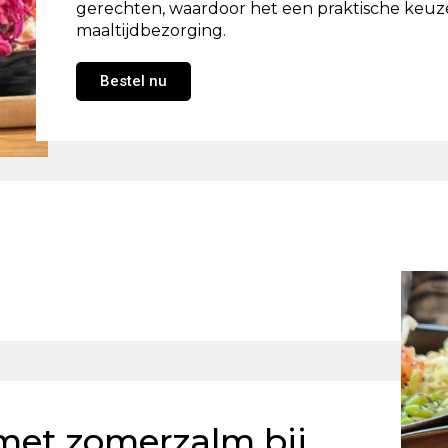
gerechten, waardoor het een praktische keuze
maaltijdbezorging.
Bestel nu
met zomerzalm bij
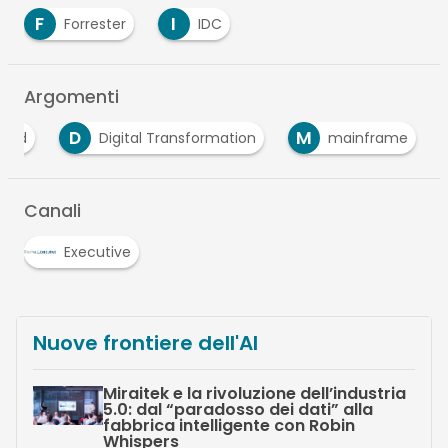
F
I
Forrester
IDC
Argomenti
D
M
loud
Digital Transformation
mainframe
Canali
Executive
Nuove frontiere dell'AI
Miraitek e la rivoluzione dell’industria
5.0: dal “paradosso dei dati” alla
fabbrica intelligente con Robin
Whispers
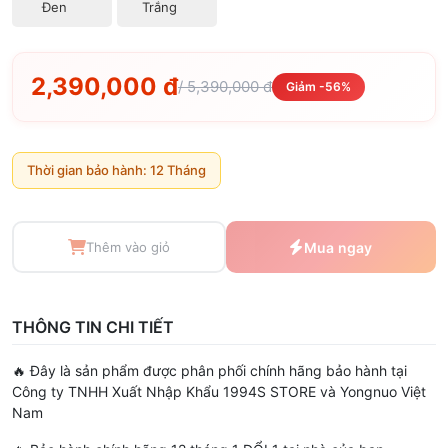
Đen
Trắng
2,390,000 đ
/ 5,390,000 đ
Giảm -56%
Thời gian bảo hành: 12 Tháng
Thêm vào giỏ
Mua ngay
THÔNG TIN CHI TIẾT
🔥 Đây là sản phẩm được phân phối chính hãng bảo hành tại
Công ty TNHH Xuất Nhập Khẩu 1994S STORE và Yongnuo Việt
Nam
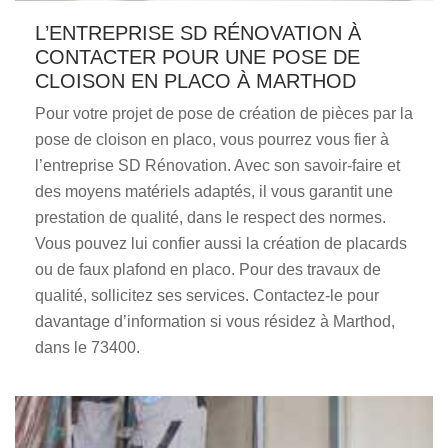
L’ENTREPRISE SD RÉNOVATION À
CONTACTER POUR UNE POSE DE
CLOISON EN PLACO À MARTHOD
Pour votre projet de pose de création de pièces par la
pose de cloison en placo, vous pourrez vous fier à
l’entreprise SD Rénovation. Avec son savoir-faire et
des moyens matériels adaptés, il vous garantit une
prestation de qualité, dans le respect des normes.
Vous pouvez lui confier aussi la création de placards
ou de faux plafond en placo. Pour des travaux de
qualité, sollicitez ses services. Contactez-le pour
davantage d’information si vous résidez à Marthod,
dans le 73400.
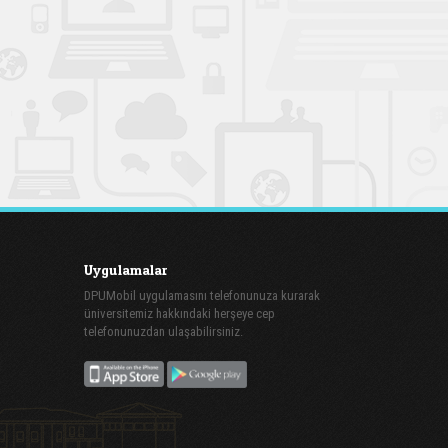
Uygulamalar
DPUMobil uygulamasını telefonunuza kurarak
üniversitemiz hakkındaki herşeye cep
telefonunuzdan ulaşabilirsiniz.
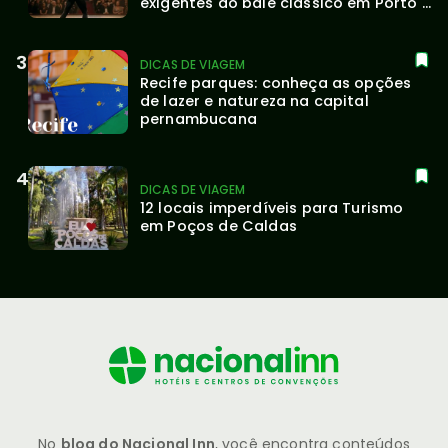
exigentes do balé clássico em Porto 
Alegre
DICAS DE VIAGEM
Recife parques: conheça as opções 
de lazer e natureza na capital 
pernambucana
DICAS DE VIAGEM
12 locais imperdíveis para Turismo 
em Poços de Caldas
No
blog do Nacional Inn
, você encontra conteúdos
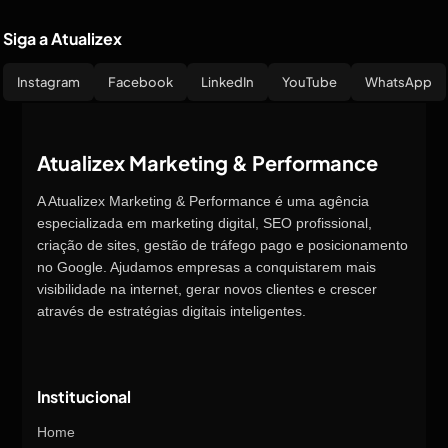
Siga a Atualizex
Instagram
Facebook
LinkedIn
YouTube
WhatsApp
Atualizex Marketing & Performance
A Atualizex Marketing & Performance é uma agência
especializada em marketing digital, SEO profissional,
criação de sites, gestão de tráfego pago e posicionamento
no Google. Ajudamos empresas a conquistarem mais
visibilidade na internet, gerar novos clientes e crescer
através de estratégias digitais inteligentes.
Institucional
Home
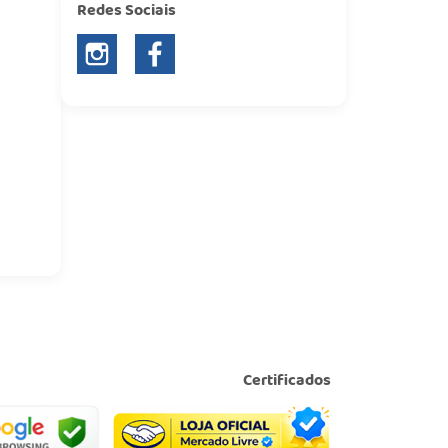
Redes Sociais
Certificados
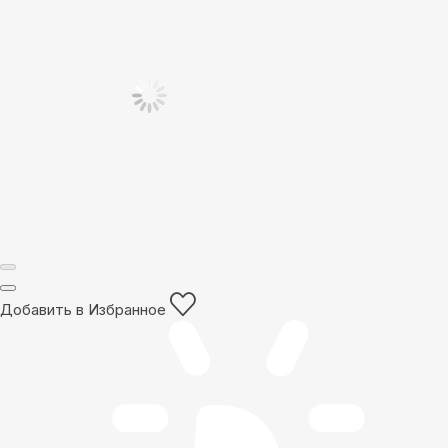
Добавить в Избранное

++++++++++++++++++++

Write the listing above out again exactly, dropping each image.

• **Task output**
gerechten, waardoor het een praktische keuze
maaltijdbezorging.
Bestel nu
met zomerzalm bij
F
I
Forrester
IDC
Argomenti
D
M
loud
Digital Transformation
mainframe
Canali
Executive
Nuove frontiere dell'AI
Miraitek e la rivoluzione dell’industria
5.0: dal “paradosso dei dati” alla
fabbrica intelligente con Robin
Whispers
Đen
Trắng
2,390,000 đ
/ 5,390,000 đ
Giảm -56%
Thời gian bảo hành: 12 Tháng
Thêm vào giỏ
Mua ngay
THÔNG TIN CHI TIẾT
🔥 Đây là sản phẩm được phân phối chính hãng bảo hành tại
Công ty TNHH Xuất Nhập Khẩu 1994S STORE và Yongnuo Việt
Nam
L’ENTREPRISE SD RÉNOVATION À
CONTACTER POUR UNE POSE DE
CLOISON EN PLACO À MARTHOD
Pour votre projet de pose de création de pièces par la
pose de cloison en placo, vous pourrez vous fier à
l’entreprise SD Rénovation. Avec son savoir-faire et
des moyens matériels adaptés, il vous garantit une
prestation de qualité, dans le respect des normes.
Vous pouvez lui confier aussi la création de placards
ou de faux plafond en placo. Pour des travaux de
qualité, sollicitez ses services. Contactez-le pour
davantage d’information si vous résidez à Marthod,
dans le 73400.
Uygulamalar
DPUMobil uygulamasını telefonunuza kurarak
üniversitemiz hakkındaki herşeye cep
telefonunuzdan ulaşabilirsiniz.
exigentes do balé clássico em Porto 
Alegre
DICAS DE VIAGEM
Recife parques: conheça as opções 
de lazer e natureza na capital 
pernambucana
DICAS DE VIAGEM
12 locais imperdíveis para Turismo 
em Poços de Caldas
No
blog do Nacional Inn
, você encontra conteúdos
Siga a Atualizex
Instagram
Facebook
LinkedIn
YouTube
WhatsApp
Atualizex Marketing & Performance
A Atualizex Marketing & Performance é uma agência
especializada em marketing digital, SEO profissional,
criação de sites, gestão de tráfego pago e posicionamento
no Google. Ajudamos empresas a conquistarem mais
visibilidade na internet, gerar novos clientes e crescer
através de estratégias digitais inteligentes.
Institucional
Home
Redes Sociais
Certificados
Добавить в Избранное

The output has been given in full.